- TASK DETAILS -
Look through the data below for the line with "Ferrotitanium", and transcribe it exactly together with each line after it up to and including the line with "Rare Earths". Give nothing else.

- DATA -
————————
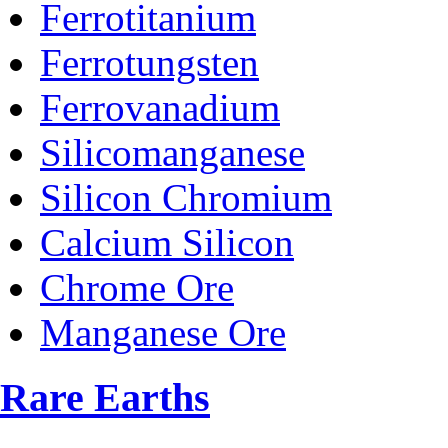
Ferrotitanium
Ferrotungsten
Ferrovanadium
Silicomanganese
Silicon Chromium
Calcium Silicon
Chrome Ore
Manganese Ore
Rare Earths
————————
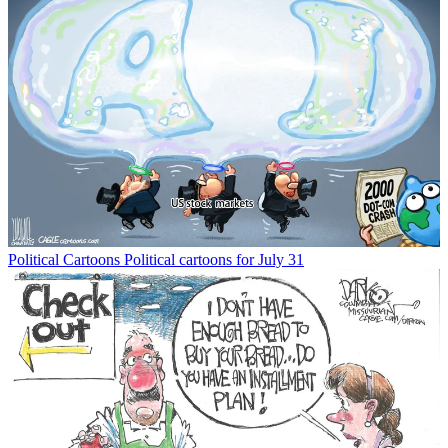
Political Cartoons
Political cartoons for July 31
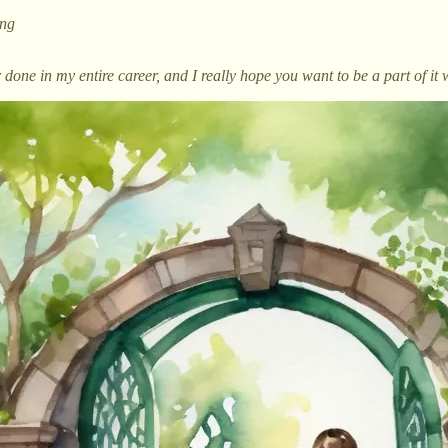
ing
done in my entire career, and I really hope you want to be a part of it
————————
- COMPLETED TASK -
Ferrotitanium
Ferrotungsten
Ferrovanadium
Silicomanganese
Silicon Chromium
Calcium Silicon
Chrome Ore
Manganese Ore
Rare Earths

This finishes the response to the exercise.